+++ Records +++

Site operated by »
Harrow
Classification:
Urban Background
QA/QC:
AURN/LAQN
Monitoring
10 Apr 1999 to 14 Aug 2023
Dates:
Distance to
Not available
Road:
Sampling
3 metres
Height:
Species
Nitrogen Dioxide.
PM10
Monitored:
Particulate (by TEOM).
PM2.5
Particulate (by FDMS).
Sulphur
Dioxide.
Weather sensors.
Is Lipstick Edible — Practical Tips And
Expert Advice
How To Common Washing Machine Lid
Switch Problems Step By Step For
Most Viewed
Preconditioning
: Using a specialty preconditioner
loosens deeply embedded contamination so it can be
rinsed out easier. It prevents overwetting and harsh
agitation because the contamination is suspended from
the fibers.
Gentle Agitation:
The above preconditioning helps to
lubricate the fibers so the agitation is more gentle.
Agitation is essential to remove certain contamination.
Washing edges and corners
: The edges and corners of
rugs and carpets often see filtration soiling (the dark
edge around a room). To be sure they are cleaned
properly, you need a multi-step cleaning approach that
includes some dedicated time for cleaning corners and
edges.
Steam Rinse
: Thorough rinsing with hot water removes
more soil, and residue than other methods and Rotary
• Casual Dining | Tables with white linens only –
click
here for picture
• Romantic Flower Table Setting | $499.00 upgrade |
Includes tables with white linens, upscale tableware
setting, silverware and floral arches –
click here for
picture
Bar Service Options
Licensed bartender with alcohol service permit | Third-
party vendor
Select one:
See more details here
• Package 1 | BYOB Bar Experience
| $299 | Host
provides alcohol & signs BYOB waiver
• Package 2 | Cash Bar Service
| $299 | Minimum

+++
+++ Records +++

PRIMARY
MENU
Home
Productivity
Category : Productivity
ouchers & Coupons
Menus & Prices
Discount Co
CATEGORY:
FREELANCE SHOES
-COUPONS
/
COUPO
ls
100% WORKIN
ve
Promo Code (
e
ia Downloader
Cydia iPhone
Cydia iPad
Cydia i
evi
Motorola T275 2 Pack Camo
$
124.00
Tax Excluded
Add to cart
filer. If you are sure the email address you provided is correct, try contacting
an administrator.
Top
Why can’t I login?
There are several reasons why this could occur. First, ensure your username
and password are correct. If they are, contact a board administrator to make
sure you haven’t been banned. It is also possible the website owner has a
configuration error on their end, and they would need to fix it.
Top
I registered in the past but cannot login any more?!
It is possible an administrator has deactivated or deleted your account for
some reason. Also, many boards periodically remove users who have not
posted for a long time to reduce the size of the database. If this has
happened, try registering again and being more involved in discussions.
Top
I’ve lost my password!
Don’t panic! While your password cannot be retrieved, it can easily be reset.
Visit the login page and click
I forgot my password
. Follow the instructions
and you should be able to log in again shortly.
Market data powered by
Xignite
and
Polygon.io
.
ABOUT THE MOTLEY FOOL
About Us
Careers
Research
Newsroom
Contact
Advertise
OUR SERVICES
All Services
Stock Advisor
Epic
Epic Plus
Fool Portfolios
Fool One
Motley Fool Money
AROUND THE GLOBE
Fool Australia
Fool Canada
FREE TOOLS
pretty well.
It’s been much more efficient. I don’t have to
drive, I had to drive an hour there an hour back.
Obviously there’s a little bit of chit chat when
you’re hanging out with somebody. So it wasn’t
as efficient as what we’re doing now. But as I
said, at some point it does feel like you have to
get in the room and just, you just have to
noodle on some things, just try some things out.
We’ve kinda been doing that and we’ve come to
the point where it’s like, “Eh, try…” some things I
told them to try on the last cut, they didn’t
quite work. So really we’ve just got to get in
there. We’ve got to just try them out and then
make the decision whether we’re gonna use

+++
+++ Records +++

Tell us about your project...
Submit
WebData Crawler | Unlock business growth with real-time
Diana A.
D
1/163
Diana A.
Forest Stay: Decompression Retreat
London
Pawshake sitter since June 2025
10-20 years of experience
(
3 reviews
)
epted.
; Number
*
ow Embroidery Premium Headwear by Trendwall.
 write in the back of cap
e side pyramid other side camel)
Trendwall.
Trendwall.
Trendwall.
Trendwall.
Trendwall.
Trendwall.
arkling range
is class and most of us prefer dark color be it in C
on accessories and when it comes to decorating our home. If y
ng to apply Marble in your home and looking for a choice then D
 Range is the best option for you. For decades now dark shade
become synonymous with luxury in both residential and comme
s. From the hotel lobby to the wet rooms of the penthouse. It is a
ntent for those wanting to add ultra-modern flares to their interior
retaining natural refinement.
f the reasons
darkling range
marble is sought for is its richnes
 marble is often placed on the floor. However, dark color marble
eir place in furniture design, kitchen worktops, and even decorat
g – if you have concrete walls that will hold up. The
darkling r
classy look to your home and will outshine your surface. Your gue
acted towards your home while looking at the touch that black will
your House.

+++

What to work on: An exact, complete copy of the lines above from the one with "told them to try on the last cut, they didn’t" through the one with "make the decision whether we’re gonna use" is the whole answer.

Result for this task:
told them to try on the last cut, they didn’t
quite work. So really we’ve just got to get in
there. We’ve got to just try them out and then
make the decision whether we’re gonna use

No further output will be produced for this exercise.